-- Input material follows --

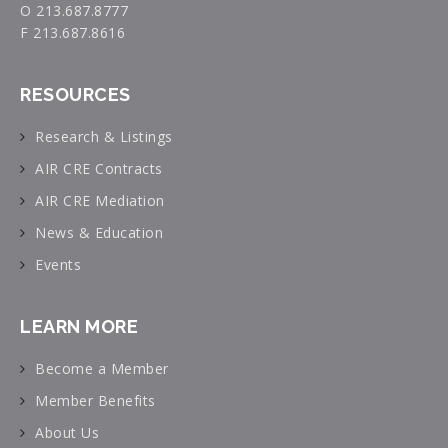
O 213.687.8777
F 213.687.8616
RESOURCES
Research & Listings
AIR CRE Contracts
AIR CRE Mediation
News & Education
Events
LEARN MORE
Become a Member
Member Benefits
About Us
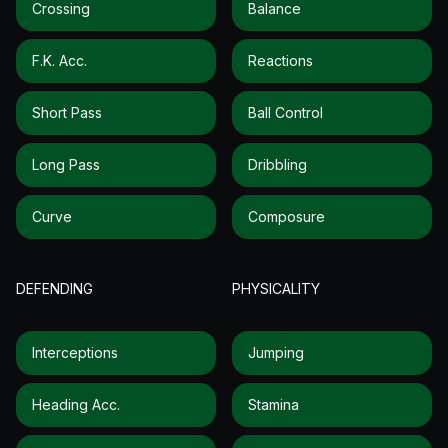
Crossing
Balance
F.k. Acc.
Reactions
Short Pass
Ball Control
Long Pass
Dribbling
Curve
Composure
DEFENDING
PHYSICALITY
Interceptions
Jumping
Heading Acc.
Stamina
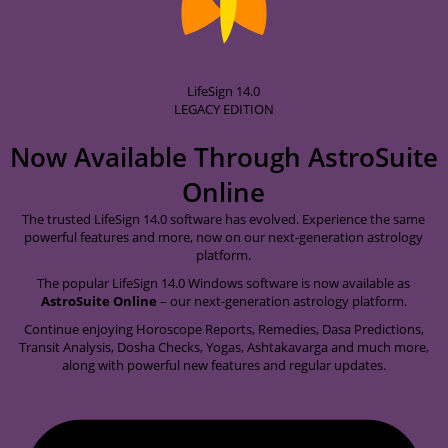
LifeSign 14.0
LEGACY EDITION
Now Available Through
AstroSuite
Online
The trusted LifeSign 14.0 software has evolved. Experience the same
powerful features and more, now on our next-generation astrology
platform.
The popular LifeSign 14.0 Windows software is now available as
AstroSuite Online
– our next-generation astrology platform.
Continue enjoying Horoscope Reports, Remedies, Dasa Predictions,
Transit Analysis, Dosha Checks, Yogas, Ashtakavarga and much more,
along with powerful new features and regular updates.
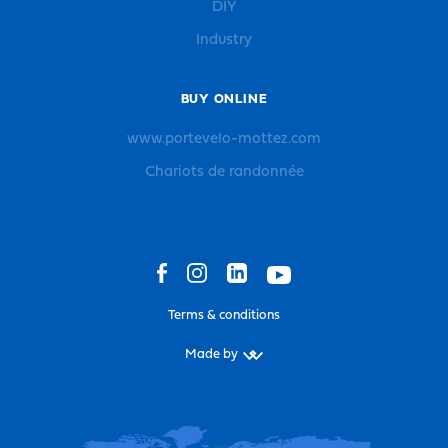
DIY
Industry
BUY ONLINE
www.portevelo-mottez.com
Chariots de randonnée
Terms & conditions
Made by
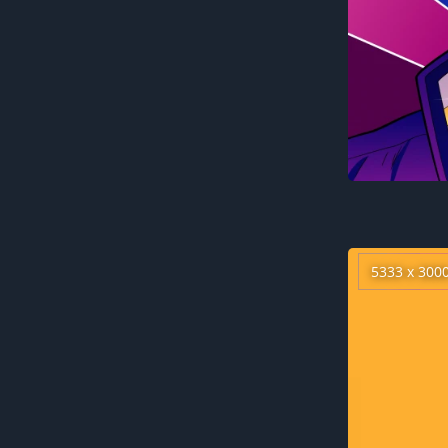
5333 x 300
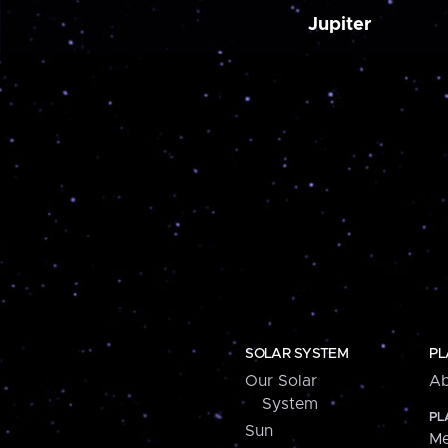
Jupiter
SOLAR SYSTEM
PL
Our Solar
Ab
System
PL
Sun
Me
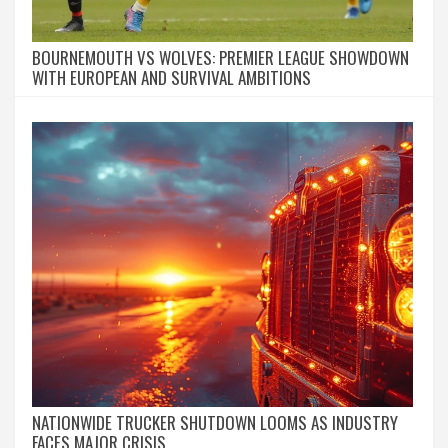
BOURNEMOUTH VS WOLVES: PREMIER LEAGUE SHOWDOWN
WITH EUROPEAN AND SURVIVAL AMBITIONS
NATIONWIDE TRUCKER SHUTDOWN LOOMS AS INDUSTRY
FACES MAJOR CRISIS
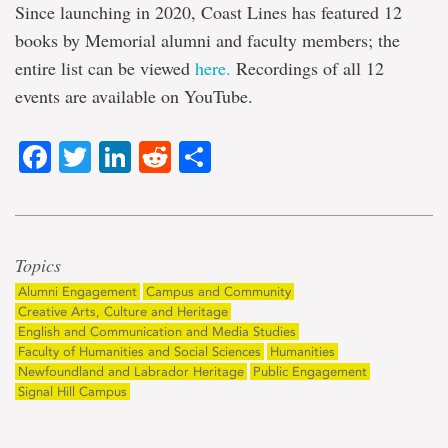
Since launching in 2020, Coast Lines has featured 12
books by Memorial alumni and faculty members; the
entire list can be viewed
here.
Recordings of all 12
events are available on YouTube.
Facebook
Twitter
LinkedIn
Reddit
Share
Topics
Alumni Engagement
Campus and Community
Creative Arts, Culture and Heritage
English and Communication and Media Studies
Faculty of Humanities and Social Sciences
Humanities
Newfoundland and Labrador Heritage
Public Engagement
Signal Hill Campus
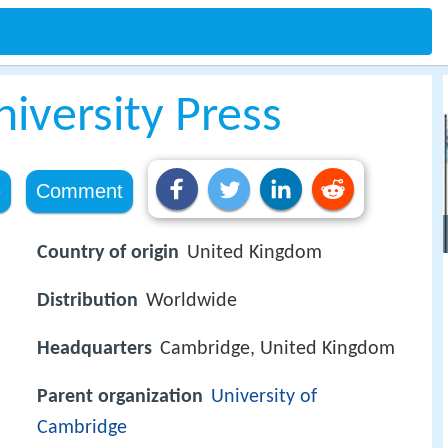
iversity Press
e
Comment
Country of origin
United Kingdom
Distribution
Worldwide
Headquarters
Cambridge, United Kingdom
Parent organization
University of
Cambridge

-- Input material concluded --

[Your task]: Retype the line containing "Newfoundland and Labrador Heritage" and all lines after it to the end of the material, exactly as written, leaving out any pictures.

[Exercise output]:
Newfoundland and Labrador Heritage
Public Engagement
Signal Hill Campus
iversity Press
e
Comment
Country of origin
United Kingdom
Distribution
Worldwide
Headquarters
Cambridge, United Kingdom
Parent organization
University of
Cambridge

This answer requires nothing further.